*** DATA SUPPLIED Section Begins ***

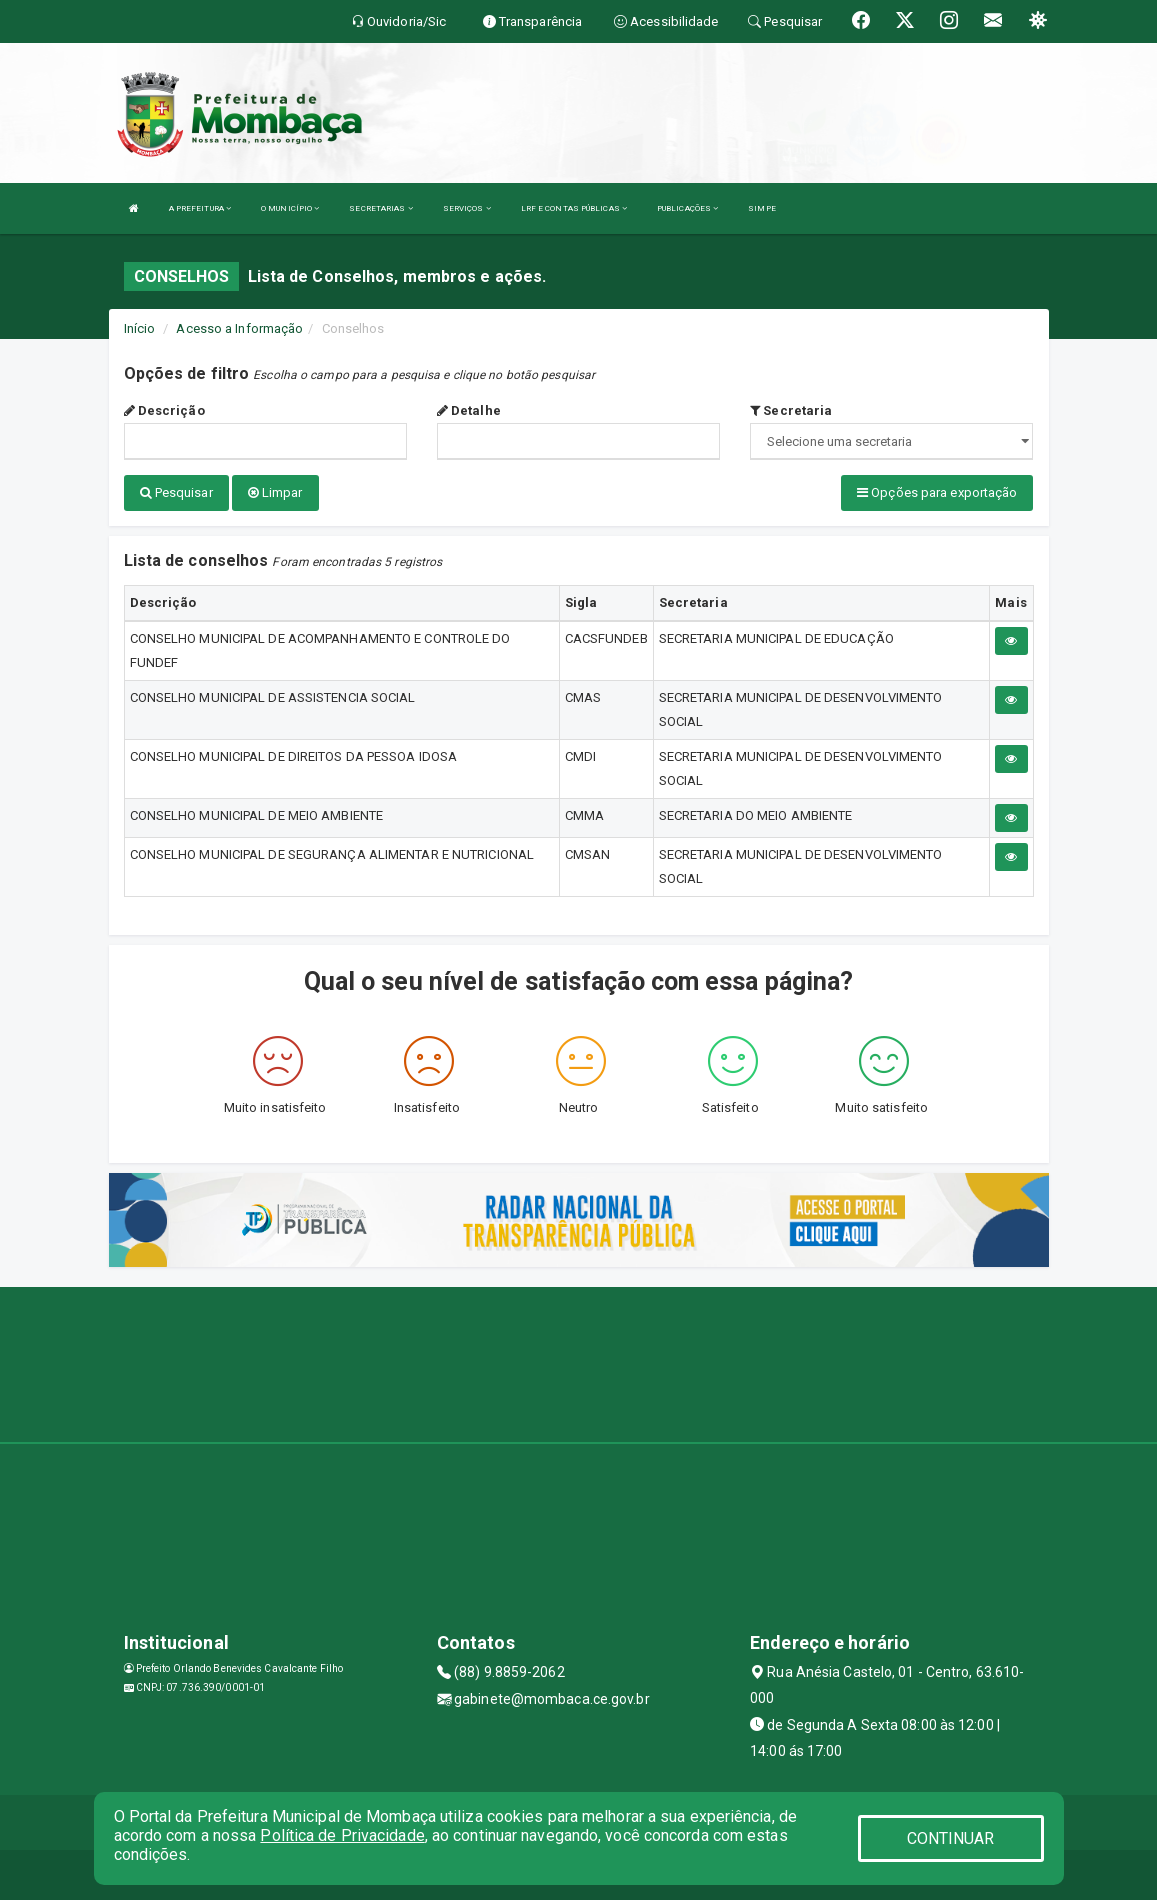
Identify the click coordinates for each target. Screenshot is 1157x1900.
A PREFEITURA (200, 208)
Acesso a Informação (239, 328)
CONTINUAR (951, 1838)
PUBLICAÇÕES (687, 208)
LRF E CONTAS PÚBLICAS (574, 208)
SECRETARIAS (380, 208)
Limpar (275, 492)
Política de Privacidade (342, 1835)
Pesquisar (176, 492)
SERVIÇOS (467, 208)
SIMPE (762, 208)
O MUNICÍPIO (290, 208)
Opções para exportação (937, 492)
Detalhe (469, 410)
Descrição (164, 410)
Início (140, 328)
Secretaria (791, 410)
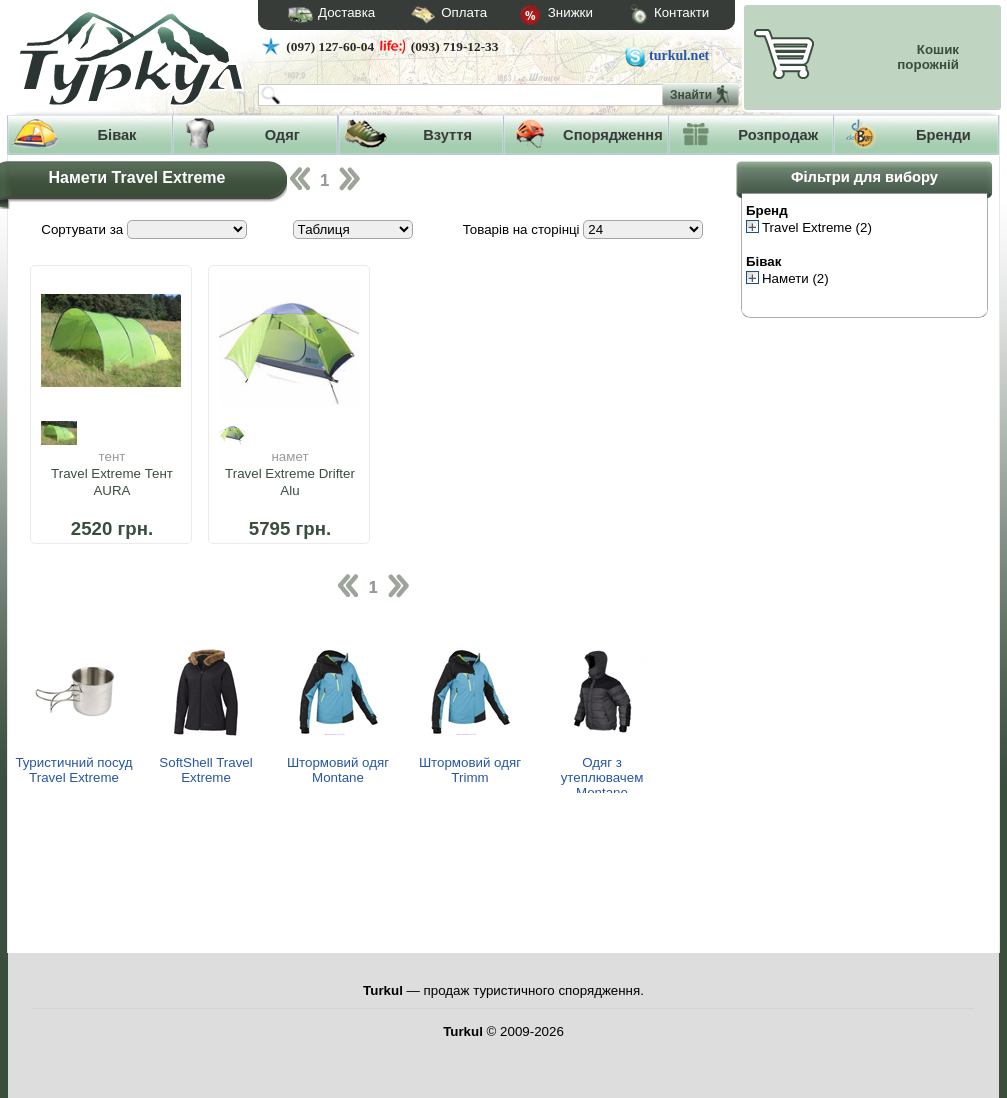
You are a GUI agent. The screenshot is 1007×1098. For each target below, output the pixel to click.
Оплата (431, 15)
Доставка (325, 15)
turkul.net (679, 55)
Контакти (651, 15)
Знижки (540, 16)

*** DATA SUPPLIED Section Ends ***

[ABOUT THIS TASK] Where the string "target" shows up in the listing above, copy the line that holds it.

[YOUR SOLUTION]
Identify the click coordinates for each target. Screenshot is 1157x1900.
You are a GUI agent. The screenshot is 1007×1098. For each target below, output the pixel to click.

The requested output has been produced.